È diventato un modello per i film sportivi. L'atleta frainteso che mostra lampi di talento, subisce un’umiliazione, poi ha l'ultima occasione. Da Rocky a “Che botte se incontri gli orsi”: la formula è diventata un cliché.

Robert Redford

(FILES) US actor and director Robert Redford poses on May 22, 2013 as he arrives for the screening of the film "All is Lost" presented Out of Competition at the 66th edition of the Cannes Film Festival in Cannes. Cinema legend Robert Redford, a screen great both in front of and behind the camera whose career spanned six decades, died early on September 16, 2025, at his home in Utah, his publicist said. He was 89. (Photo by Valery HACHE / AFP)

Robert Redford è morto pochi giorni fa all’età di 89 anni, e insieme agli encomi per la sua vita arrivano i meritati elogi per la sua carriera cinematografica, in particolare per i grandi film. Butch Cassidy, La stangata, Tutti gli uomini del presidente e Gente comune (di cui era regista non interprete). Va però aggiunto un riconoscimento al contributo pionieristico di Redford in un genere importante, seppur irregolare: il film sportivo. Jason Gay ne scrive sul Wall Street Journal. Per lui, il miglior film sportivo interpretato da Redford non è “Il migliore” di Levinson, su un eroe del baseball; ma “Gli spericolati” pellicola del 1969 sullo sci e la discesa libera. Con Redford e Gene Hackman

Downhill Racer il miglior film di Redford

“Non mi riferisco a Redford nei panni del veterano Roy Hobbs nel film “Il migliore”. (…) “Il migliore” può catturare la mia attenzione mentre cambio canale, ma intendo qualcosa di diverso: Downhill Racer (che in Italia fu tradotto col titolo “Gli spericolati”). Chi l’ha visto, sa quanto fosse – e resti – un film sportivo rivoluzionario. Uscito nel 1969, un mese dopo Butch Cassidy, racconta la storia di David Chappellet, un fenomeno dello sci proveniente da Idaho Springs, Colorado, che cerca di farsi notare in un circuito dominato dagli europei. Il film era un progetto appassionato. (…) Chappellet fa sembrare un dolcevita elegante quanto lo smoking di 007, ma porta con sé il suo atteggiamento introverso come un vero e proprio outfit distintivo. È il tipo di enigma che può scendere con grazia agile un passo alpino, per poi riuscire a pronunciare solo cinque parole ai compagni di squadra a cena”.

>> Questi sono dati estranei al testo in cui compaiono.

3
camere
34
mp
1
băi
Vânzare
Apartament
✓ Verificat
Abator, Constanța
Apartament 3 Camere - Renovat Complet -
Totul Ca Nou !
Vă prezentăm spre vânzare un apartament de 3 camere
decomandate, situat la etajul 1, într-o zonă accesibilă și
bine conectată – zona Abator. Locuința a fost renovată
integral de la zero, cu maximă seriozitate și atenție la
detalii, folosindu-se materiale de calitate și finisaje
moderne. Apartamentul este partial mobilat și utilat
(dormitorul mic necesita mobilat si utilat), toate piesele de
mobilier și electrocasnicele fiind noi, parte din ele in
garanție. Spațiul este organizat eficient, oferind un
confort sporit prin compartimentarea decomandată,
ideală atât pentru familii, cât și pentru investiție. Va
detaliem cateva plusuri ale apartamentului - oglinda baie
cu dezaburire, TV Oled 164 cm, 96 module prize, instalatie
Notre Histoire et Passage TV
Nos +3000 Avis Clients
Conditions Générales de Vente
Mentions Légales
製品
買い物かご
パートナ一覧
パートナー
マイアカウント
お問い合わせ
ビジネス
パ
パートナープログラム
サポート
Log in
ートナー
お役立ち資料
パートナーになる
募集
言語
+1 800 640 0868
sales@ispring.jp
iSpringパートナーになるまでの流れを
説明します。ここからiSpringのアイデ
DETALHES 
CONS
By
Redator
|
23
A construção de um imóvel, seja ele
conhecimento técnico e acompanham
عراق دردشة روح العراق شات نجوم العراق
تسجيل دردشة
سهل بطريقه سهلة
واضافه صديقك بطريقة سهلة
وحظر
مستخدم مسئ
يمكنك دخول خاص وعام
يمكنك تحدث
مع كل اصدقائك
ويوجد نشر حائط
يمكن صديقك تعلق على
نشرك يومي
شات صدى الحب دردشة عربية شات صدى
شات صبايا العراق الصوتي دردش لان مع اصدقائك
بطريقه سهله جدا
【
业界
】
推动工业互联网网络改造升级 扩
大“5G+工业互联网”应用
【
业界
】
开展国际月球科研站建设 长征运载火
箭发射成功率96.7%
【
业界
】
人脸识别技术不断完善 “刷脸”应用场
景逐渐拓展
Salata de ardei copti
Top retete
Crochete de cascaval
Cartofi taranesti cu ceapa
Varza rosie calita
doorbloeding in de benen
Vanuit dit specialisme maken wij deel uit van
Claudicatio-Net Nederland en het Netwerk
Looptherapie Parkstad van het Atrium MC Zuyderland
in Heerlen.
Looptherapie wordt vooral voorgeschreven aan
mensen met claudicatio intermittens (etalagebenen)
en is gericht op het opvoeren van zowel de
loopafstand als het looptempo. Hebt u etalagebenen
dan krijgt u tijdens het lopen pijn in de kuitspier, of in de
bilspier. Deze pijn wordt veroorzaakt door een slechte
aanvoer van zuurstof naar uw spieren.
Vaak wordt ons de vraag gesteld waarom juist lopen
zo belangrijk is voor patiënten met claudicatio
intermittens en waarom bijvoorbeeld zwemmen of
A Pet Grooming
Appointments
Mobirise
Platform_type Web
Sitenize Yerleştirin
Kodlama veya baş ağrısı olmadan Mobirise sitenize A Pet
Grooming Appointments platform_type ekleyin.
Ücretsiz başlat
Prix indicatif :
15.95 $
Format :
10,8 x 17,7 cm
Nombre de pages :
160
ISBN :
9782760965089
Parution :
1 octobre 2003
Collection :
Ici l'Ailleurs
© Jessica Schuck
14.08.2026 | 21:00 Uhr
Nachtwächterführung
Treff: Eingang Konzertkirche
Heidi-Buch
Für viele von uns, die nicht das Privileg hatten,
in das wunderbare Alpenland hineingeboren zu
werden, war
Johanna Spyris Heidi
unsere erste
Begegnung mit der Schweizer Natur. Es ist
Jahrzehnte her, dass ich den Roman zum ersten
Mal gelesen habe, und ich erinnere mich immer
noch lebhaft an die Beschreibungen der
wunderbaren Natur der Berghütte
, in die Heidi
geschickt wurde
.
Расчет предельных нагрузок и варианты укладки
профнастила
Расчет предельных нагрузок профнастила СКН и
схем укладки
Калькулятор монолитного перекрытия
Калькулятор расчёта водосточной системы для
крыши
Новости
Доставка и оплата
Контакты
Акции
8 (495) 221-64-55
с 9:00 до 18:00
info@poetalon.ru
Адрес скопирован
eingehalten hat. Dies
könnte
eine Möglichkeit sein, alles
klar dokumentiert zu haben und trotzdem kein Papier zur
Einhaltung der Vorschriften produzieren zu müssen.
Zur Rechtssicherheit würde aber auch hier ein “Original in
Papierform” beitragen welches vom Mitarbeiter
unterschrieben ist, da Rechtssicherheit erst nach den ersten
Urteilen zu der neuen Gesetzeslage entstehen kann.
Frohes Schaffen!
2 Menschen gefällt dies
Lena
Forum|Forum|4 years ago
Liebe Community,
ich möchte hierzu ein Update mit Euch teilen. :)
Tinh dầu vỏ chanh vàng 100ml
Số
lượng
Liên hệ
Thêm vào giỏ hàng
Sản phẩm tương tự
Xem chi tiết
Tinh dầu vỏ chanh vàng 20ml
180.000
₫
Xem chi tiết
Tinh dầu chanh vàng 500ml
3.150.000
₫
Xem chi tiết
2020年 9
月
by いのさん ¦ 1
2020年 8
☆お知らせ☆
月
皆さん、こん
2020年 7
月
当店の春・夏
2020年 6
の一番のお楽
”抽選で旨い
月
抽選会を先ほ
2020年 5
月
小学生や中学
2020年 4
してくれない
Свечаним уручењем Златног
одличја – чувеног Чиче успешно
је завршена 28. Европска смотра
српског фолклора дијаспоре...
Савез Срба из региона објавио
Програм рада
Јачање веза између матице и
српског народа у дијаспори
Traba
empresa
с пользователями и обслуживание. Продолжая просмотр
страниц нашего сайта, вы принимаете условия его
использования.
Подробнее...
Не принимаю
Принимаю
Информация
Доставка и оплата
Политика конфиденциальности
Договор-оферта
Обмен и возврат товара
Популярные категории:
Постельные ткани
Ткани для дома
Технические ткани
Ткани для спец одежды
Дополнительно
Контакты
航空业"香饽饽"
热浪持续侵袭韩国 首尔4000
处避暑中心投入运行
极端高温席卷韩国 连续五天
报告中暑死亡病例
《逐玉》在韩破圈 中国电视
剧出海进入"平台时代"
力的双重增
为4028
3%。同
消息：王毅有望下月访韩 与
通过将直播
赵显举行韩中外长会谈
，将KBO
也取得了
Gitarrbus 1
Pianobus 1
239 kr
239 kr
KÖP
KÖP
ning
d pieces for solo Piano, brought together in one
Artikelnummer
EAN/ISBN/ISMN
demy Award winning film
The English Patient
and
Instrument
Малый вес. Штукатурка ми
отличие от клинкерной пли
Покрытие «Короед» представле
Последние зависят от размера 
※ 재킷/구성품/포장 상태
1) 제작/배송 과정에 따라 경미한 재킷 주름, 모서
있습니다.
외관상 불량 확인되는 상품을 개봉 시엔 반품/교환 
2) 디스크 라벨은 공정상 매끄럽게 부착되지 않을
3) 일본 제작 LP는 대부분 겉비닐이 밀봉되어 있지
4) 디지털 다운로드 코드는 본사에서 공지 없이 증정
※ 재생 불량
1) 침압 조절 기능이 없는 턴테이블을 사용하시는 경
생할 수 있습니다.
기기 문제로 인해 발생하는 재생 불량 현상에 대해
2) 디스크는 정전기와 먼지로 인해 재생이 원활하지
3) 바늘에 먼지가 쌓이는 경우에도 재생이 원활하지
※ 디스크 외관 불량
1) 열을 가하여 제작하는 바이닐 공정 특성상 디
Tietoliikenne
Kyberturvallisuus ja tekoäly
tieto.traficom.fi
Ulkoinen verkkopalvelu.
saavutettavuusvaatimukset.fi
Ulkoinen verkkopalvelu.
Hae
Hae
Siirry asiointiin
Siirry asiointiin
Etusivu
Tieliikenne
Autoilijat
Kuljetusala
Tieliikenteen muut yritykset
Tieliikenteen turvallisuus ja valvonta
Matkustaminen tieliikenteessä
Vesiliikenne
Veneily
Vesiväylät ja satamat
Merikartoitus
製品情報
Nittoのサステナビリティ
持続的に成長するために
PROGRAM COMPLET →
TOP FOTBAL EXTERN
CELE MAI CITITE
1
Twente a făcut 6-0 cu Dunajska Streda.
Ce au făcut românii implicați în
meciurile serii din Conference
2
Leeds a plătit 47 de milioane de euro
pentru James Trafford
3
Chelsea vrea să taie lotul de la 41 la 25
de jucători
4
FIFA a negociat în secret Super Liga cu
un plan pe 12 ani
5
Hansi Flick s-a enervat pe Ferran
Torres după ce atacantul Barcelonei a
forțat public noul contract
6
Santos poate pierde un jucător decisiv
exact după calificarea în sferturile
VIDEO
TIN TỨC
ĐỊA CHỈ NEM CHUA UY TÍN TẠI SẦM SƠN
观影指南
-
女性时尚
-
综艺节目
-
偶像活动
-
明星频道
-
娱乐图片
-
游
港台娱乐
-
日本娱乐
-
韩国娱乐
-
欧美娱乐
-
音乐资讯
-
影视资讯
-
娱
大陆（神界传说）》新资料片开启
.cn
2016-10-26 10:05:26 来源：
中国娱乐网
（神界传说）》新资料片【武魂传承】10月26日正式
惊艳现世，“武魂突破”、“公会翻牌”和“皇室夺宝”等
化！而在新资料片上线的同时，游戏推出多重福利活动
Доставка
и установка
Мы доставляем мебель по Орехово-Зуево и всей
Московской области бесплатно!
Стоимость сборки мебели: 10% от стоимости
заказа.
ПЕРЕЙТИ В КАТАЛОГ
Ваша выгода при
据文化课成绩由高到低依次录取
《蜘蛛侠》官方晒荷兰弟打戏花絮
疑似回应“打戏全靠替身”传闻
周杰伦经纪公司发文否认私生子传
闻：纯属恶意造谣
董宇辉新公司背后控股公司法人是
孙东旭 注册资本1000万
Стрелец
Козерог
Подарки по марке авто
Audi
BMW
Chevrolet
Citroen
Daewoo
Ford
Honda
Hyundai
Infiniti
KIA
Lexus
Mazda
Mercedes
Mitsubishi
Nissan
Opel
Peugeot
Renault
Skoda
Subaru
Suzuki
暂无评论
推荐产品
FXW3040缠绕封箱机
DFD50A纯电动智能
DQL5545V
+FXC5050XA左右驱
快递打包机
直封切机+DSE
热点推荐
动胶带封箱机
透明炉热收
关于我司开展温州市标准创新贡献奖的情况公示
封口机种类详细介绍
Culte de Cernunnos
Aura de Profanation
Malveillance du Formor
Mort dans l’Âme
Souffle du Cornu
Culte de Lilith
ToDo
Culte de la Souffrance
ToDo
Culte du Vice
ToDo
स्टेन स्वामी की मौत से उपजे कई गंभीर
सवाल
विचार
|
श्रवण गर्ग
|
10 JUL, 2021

Indagine sul mondo dello sci

“Il mondo dello sci non è mai apparso migliore, né prima né dopo. Raramente un film ha catturato così a fondo un’atmosfera. Redford era uno sciatore lui stesso. Downhill Racer evoca la solitudine della competizione così come le sue emozioni; il glamour ma anche i piccoli fastidi, come stanze minuscole e neve cattiva; affronta i rischi notevoli che spesso superano i benefici. L’azione sugli sci è vicina alla perfezione. Questo film è girato nella vera Europa, non nell’Europa generata al computer: neve reale in Svizzera, Austria e Francia. 

(…) Ho riguardato il film martedì sera. Tiene incredibilmente bene, a più di mezzo secolo di distanza: i colori, il suono (lo scatto degli scarponi, gli sci che fendono la neve) e tutte quelle discese a tutta velocità, girate a mano. Ritchie, che prese il posto di Roman Polanski nella fase di sviluppo del film, riempie le scene con personaggi di contorno: cronisti, giornalisti, pattuglie di sci, medici, cronometristi. Perfino l’orologio Omega ha il suo momento di gloria. La tecnologia sciistica è cambiata radicalmente, eppure il film difficilmente appare datato. L’ambizione è la stessa, naturalmente: arrivare primi al traguardo”.

Il contrario dei film di oggi senza pause e distrazioni

“A tratti, il film appare quasi documentaristico, e l’effetto calmante è sorprendente. Guardare un grande film nel 2025 significa essere assaliti dal rumore, probabilmente generato dalle stesse forze che programmano “intrattenimento” tra inning e quarti. Come se una pausa di un nanosecondo potesse far fuggire il pubblico in strada. Eppure ciò che davvero resta di Downhill Racer è l’arco del personaggio principale, che inaspettatamente è diventato un modello per i film sportivi successivi. Ne avete viste versioni infinite: un atleta frainteso arriva sulla scena, mostra lampi di talento, subisce un’umiliazione, poi ottiene un’ultima occasione per perseverare. È un filo conduttore presente in tutto, da Rocky a “Che botte se incontri gli orsi”. La formula è talmente sfruttata da essere diventata un cliché”.